Though returning to Sweden was something Håkan Loob could not resist, he never turned his back on his second family, the Calgary Flames. He continued to follow the team and keep in touch with close friends such as Joe Nieuwendyk.
Related - I will never forget the night last season, when Pat Steinberg was on Overtime talking about the Flames struggles as being a playoff bubble team. The fans were angry and frustrated that it was always the feeling of one step forwards was followed with two steps back whenever they approached the 8th seed spot. It was poetic when Pat returned to the phone lines, only to have Håkan Loob on the other end of the call. He had been talking to Craig Conroy while Conny was scouting in Sweden and had learned of the state of the fans faithfulness. He took it upon himself to call and let everyone know that he believed in the team.
By the end of the story it didn’t matter if it was the Flames that took a chance on Loob, or if Loob took a chance on the Flames. Both parties were the better for the relationship. It may be wild speculation on my part, but it might just have been the success the Flames had in gambling on a late round pick that led them to take the chance 3 years after Loob, when they drafted Sergei Makarov. Whether it was only getting Loob at the beginning of his career or Makarov at the end, both players left us wondering “what if”.. What if we had had both of these players for the majority of their careers? It would have been something special to see them both on the same team, the magic they might have created, especially when you throw Kent Nilsson into the mix.

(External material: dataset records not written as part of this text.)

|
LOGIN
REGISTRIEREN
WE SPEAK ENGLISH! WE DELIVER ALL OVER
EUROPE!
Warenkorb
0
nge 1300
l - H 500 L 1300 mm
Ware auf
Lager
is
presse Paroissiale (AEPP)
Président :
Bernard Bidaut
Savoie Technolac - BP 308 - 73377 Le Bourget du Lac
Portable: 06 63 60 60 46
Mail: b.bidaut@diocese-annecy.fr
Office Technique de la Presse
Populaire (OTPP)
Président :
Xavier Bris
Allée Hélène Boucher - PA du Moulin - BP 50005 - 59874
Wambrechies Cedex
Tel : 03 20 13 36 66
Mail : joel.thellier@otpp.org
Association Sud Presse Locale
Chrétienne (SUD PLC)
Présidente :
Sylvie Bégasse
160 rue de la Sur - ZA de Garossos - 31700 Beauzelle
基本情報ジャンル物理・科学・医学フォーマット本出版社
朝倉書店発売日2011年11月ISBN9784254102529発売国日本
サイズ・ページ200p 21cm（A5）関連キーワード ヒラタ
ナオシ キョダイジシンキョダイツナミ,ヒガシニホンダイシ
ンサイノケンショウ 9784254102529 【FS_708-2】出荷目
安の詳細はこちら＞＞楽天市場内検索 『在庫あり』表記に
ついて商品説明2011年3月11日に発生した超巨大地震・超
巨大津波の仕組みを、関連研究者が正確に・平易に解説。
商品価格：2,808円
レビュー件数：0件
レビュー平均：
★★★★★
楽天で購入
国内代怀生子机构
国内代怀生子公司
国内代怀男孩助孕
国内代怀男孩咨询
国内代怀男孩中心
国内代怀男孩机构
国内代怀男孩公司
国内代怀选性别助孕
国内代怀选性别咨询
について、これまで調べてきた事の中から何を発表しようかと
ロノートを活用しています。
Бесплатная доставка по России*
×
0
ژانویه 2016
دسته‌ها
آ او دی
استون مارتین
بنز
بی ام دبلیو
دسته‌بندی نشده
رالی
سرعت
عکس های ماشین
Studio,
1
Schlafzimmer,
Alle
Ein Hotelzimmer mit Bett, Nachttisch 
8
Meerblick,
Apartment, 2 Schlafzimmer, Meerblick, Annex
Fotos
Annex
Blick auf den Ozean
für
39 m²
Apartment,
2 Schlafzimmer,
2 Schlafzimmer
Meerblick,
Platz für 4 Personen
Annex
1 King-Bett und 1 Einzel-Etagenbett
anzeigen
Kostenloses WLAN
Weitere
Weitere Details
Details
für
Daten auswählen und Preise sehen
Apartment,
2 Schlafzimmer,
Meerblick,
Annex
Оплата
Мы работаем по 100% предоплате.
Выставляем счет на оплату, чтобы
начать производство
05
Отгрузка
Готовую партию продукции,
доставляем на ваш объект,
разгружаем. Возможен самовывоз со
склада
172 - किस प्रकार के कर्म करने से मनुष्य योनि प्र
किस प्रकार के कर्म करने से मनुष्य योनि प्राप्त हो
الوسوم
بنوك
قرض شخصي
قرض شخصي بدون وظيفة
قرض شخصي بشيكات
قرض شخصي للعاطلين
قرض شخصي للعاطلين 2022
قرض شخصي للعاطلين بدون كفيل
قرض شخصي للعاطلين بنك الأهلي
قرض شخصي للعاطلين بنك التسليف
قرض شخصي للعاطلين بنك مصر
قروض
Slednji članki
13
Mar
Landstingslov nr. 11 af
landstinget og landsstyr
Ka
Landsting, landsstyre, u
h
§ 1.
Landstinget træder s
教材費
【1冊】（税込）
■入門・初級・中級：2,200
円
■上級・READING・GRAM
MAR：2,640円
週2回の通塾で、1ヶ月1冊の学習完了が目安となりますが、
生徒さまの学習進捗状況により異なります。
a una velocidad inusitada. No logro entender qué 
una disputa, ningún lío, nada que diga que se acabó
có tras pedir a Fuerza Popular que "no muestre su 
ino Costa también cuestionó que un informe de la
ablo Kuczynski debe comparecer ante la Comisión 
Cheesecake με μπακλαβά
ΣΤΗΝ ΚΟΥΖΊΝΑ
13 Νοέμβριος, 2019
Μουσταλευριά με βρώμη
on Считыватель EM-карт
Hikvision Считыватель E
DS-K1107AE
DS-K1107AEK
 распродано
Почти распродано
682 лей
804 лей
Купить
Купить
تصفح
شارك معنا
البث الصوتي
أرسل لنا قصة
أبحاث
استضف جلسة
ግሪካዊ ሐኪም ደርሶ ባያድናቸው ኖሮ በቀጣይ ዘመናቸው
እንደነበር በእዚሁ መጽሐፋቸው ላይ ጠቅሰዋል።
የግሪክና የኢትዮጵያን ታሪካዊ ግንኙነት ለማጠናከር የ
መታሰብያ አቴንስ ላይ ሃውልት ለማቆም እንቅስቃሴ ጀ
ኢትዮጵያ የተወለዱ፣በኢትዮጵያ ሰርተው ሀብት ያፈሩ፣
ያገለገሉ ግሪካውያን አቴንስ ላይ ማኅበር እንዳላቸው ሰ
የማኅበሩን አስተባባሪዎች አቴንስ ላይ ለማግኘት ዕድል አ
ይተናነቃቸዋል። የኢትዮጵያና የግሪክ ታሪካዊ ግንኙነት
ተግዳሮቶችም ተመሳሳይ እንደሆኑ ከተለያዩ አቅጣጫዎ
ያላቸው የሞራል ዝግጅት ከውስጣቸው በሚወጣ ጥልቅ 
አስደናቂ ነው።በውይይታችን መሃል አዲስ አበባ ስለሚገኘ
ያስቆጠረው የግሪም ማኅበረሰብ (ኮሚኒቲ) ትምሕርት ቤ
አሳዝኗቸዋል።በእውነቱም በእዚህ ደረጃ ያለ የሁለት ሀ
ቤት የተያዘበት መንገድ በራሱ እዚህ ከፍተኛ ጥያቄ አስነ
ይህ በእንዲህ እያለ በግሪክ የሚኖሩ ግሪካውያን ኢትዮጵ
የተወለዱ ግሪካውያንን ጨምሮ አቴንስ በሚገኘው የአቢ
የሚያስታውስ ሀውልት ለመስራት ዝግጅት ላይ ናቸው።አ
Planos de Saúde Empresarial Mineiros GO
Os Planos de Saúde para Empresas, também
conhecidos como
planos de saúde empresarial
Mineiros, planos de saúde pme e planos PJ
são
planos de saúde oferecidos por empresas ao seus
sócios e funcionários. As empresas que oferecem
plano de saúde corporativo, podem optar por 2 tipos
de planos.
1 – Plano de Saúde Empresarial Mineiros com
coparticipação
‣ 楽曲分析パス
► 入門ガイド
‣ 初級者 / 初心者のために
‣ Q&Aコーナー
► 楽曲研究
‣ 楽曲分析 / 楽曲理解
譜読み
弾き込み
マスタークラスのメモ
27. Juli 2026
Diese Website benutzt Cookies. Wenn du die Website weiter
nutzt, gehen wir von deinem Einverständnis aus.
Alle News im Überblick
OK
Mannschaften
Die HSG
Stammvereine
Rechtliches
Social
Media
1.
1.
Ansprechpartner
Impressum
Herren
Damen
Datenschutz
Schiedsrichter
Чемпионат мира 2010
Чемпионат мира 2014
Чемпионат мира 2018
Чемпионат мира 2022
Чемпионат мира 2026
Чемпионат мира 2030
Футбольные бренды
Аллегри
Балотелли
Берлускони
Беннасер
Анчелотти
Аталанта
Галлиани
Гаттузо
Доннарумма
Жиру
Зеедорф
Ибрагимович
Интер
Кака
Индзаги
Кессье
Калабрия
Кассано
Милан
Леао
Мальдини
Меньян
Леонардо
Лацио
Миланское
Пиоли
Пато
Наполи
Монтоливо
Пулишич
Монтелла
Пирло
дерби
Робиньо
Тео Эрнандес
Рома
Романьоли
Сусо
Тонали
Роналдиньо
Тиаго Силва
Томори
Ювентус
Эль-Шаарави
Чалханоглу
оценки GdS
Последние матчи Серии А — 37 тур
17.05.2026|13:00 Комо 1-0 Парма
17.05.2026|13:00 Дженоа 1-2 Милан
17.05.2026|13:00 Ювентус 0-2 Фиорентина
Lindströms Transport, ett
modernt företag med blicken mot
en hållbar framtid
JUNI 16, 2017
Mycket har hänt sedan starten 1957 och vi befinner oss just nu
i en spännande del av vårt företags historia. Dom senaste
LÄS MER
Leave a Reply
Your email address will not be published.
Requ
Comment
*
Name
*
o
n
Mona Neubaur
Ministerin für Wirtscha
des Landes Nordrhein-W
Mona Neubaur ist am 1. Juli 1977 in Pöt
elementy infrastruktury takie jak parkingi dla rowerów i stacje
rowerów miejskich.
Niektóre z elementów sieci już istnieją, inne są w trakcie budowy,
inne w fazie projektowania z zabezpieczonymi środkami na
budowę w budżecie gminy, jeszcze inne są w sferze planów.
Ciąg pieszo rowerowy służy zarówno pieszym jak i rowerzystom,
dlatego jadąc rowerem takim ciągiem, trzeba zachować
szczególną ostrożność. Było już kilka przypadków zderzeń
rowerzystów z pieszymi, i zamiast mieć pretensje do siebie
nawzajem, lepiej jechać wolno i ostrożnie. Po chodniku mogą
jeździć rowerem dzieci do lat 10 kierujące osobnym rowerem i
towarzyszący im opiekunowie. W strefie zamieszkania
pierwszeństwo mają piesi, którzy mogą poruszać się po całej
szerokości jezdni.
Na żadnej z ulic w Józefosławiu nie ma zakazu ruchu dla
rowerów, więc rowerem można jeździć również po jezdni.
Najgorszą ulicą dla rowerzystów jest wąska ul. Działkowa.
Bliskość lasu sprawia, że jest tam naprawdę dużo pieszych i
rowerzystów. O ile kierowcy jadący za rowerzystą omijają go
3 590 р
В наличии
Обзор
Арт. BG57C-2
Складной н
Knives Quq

He may not have had an extended career in Calgary, but he was one that made the most of the time he did have here. Just like it was only a matter of time before Loob had to choose between the NHL and his family, it will only be a matter of time before the Flames organization will have to decide whether or not to honour Loob as “Forever A Flame”. Personally I think it’s a no brainer...but for now we honour him as the 7th best draft pick in Flames history.